Just prior to the German invasion of Poland in 1939 Tolek is in the Polish army with its inherent antisemitism and he is relentlessly tormented by his fellow soldiers. It was almost more important to harass Tolek as it was to defeat the nazi army. The one thing he dreams of is returning to his wife, Klara, and son, Juliusz.

This book is almost a travel log in that Tolek ends up in a Hungarian internment camp from which he escapes. His escape is to Palestine.
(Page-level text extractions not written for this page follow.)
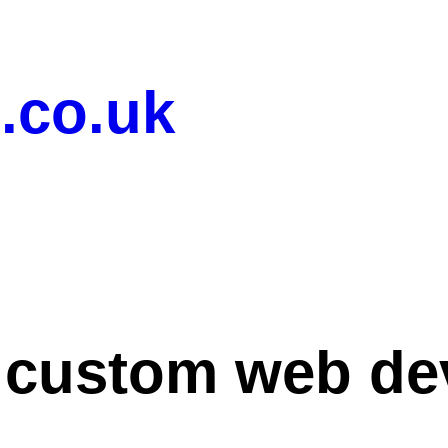
.co.uk
:
custom web de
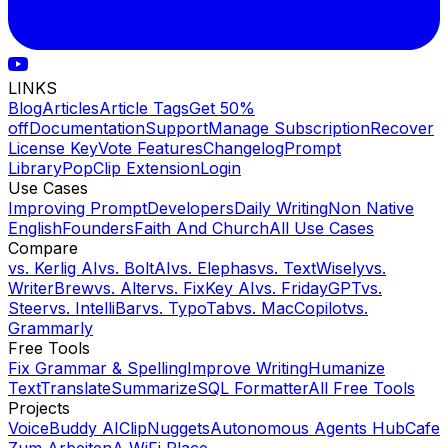
LINKS
Blog
Articles
Article Tags
Get 50%
off
Documentation
Support
Manage Subscription
Recover
License Key
Vote Features
Changelog
Prompt
Library
PopClip Extension
Login
Use Cases
Improving Prompt
Developers
Daily Writing
Non Native
English
Founders
Faith And Church
All Use Cases
Compare
vs.
Kerlig AI
vs.
BoltAI
vs.
Elephas
vs.
TextWisely
vs.
WriterBrew
vs.
Alter
vs.
FixKey AI
vs.
FridayGPT
vs.
Steer
vs.
IntelliBar
vs.
TypoTab
vs.
MacCopilot
vs.
Grammarly
Free Tools
Fix Grammar & Spelling
Improve Writing
Humanize
Text
Translate
Summarize
SQL Formatter
All Free Tools
Projects
VoiceBuddy AI
ClipNuggets
Autonomous Agents Hub
Cafe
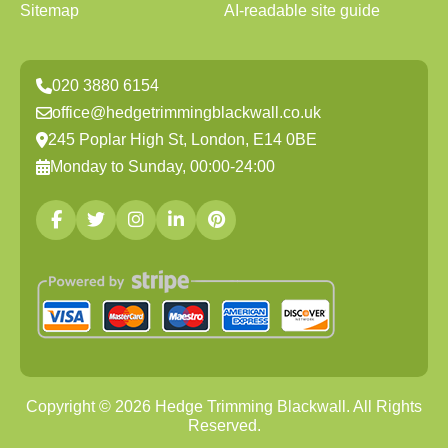
Sitemap
AI-readable site guide
020 3880 6154
office@hedgetrimmingblackwall.co.uk
245 Poplar High St, London, E14 0BE
Monday to Sunday, 00:00-24:00
Copyright ©
2026
Hedge Trimming Blackwall. All Rights
Reserved.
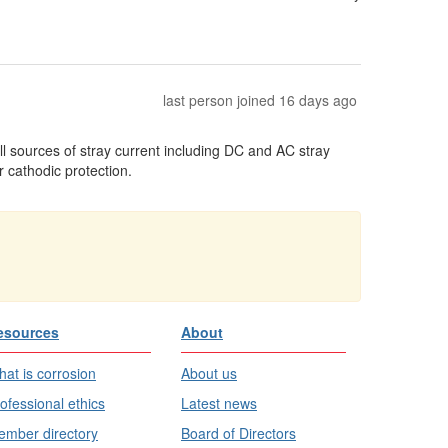
last person joined 16 days ago
ll sources of stray current including DC and AC stray
 cathodic protection.
esources
About
at is corrosion
About us
ofessional ethics
Latest news
mber directory
Board of Directors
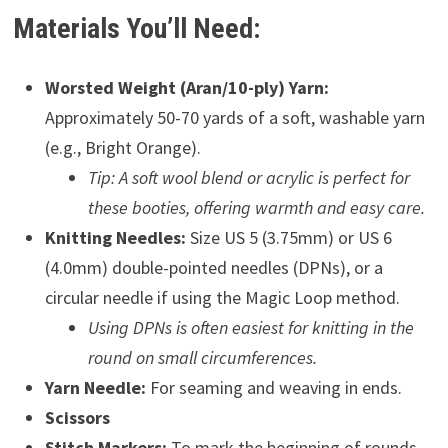
Materials You’ll Need:
Worsted Weight (Aran/10-ply) Yarn:
Approximately 50-70 yards of a soft, washable yarn
(e.g., Bright Orange).
Tip: A soft wool blend or acrylic is perfect for
these booties, offering warmth and easy care.
Knitting Needles:
Size US 5 (3.75mm) or US 6
(4.0mm) double-pointed needles (DPNs), or a
circular needle if using the Magic Loop method.
Using DPNs is often easiest for knitting in the
round on small circumferences.
Yarn Needle:
For seaming and weaving in ends.
Scissors
Stitch Markers:
To mark the beginning of rounds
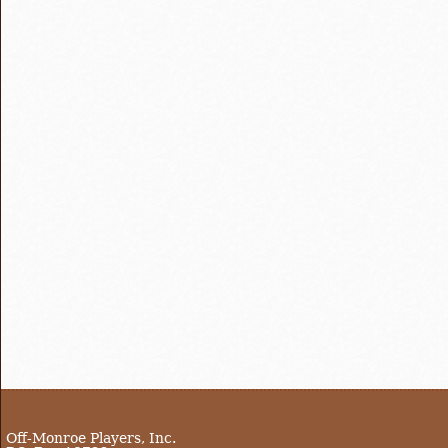
Off-Monroe Players, Inc.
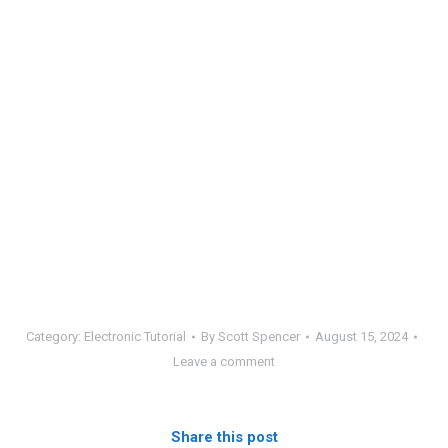
Category:
Electronic Tutorial
By
Scott Spencer
August 15, 2024
Leave a comment
Share this post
He has one skill which is needed- namely the ability to type. For this skill, he earns the title “The Miracle Typist”. His journey takes him to Egypt, and especially Tobruk, onto Libya and then onto Italy. He was part of the Carpathian Brigade which had trained with the British Army and many, if not most, had been Polish prisoners of War under Soviet control.
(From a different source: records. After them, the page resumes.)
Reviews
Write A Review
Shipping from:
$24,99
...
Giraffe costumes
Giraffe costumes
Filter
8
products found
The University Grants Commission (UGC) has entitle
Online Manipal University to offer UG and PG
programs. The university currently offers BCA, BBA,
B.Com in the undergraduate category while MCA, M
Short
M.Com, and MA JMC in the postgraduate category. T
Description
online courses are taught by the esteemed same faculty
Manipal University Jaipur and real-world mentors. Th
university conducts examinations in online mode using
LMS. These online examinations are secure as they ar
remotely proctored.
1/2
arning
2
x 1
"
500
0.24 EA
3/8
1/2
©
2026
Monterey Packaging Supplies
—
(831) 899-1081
He continues to seek to be reunited with his wife and son. It is a telegram from his wife which pushes him to seek a way home and fulfil the promise he has made to himself. The reality was that Klara and Juliusz were in hiding in a neighbour’s house in Poland.
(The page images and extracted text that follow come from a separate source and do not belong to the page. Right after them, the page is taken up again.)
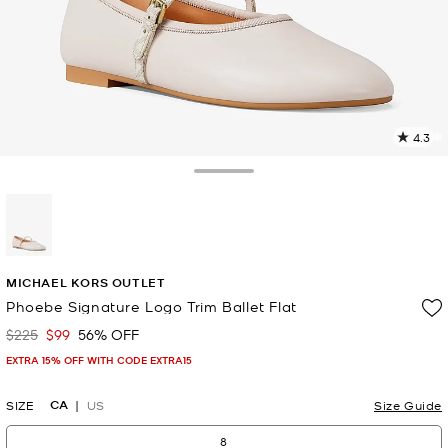
4.3
3
R
Toggle Drawer
p
l
selected
MICHAEL KORS OUTLET
Phoebe Signature Logo Trim Ballet Flat
$225
$99
56% OFF
Was
Now
EXTRA 15% OFF WITH CODE EXTRA15
CA
SIZE
US
Size Guide
8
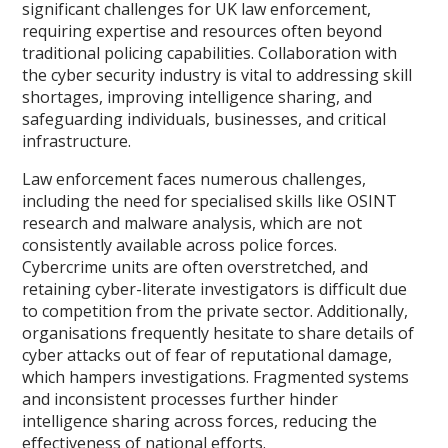
significant challenges for UK law enforcement,
requiring expertise and resources often beyond
traditional policing capabilities. Collaboration with
the cyber security industry is vital to addressing skill
shortages, improving intelligence sharing, and
safeguarding individuals, businesses, and critical
infrastructure.
Law enforcement faces numerous challenges,
including the need for specialised skills like OSINT
research and malware analysis, which are not
consistently available across police forces.
Cybercrime units are often overstretched, and
retaining cyber-literate investigators is difficult due
to competition from the private sector. Additionally,
organisations frequently hesitate to share details of
cyber attacks out of fear of reputational damage,
which hampers investigations. Fragmented systems
and inconsistent processes further hinder
intelligence sharing across forces, reducing the
effectiveness of national efforts.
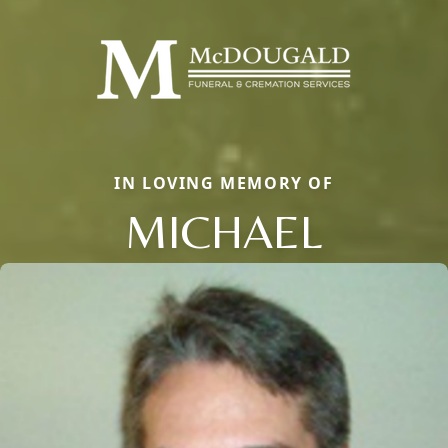
IN LOVING MEMORY OF
MICHAEL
There is an extremely poignant story about Tolek and 3 of his Jewish soldier friends from the Polish army encountering a group of survivors in a house in Modena as he sought his family. For many readers of the book and of this review, the story told has been told many, many, many times before and yet each time it is fresh. The survivors recount their experiences as well as whet they saw.  Silver so succinctly sums it up with “He was used to death, as all long-term soldiers were, but not like this. Unlike deaths on the battlefield, these deaths were choreographed—a systematic slaughter.”

Tolek’s wife and son were hidden by a priest and a few parishioners for more than a year until betrayed by neighbours and shot outside the church. They were betrayed by another member of the parish as the Germans were retreating.

As many know, for many of the survivors the end of the war was not the end of their troubles. Tolek’s brother describes the first post-war pogrom experienced in their hometown including how the police stood by, often with smiles on their faces.

When Tolek had served in North Africa he had met many Australians including a chaplain Rabbi Cohen who not only gave him a tallis and prayer book and on Erev Yom Kippur had distributed “in the desert… chicken soup and knotted challah.”. The Australian Jewish soldiers he met had shown him that Jews can be proud of who and what they were. Out of this, he formulated a plan as he also remarried and they were expecting a child, a daughter.

It was not until 1952 that the family set sail on a Lloyd Triestino set sail for Australia from Genoa. In Australia, he was no longer “Tolek Naftali but simply Aussie Ted”. Eventually, he set up a knitting house establishing one of Australia’s top brands ‘Sovrano’.

The book ends with a note he types, reverting back to his role as the Miracle Typist, to his, as yet unborn, first grandchild ultimately giving the child a charge that “when you know what your grandfather did in the war, perhaps you will march for me on Anzac Day and wear my medals.”

Each time when I pick up a book of a survivor, I am sure that each and every story has to be recounted, regardless of how similar to others they may be. Each is unique and must be told. This one is definitely worth the read.

The Miracle Typist: Leon Silver 2020

Published by Simon and Schuster

Rabbi Jeffrey Cohen is Research Chaplain at St Vincent’s Private Hospital. He was CEO of the Sydney Jewish Museum. He has held a number of academic positions as well as appointments at a number of hospitals both in Australia and North America.


One Response to “The Miracle Typist: a book review by Rabbi Jeffrey Cohen”
  1. Liat Kirby says:

    The process of writing can be chaotic before its final presentation in structured form, when the architecture of the writing falls into place and shape. So, the scraps of paper that Tolek brought along for Silver’s consideration and use in the initial stages may well have produced a messy situation from which to carve the story.

    It’s always interesting to hear how an author works with his material and what it involves, so thanks for mentioning it, Rabbi Jeffrey Cohen.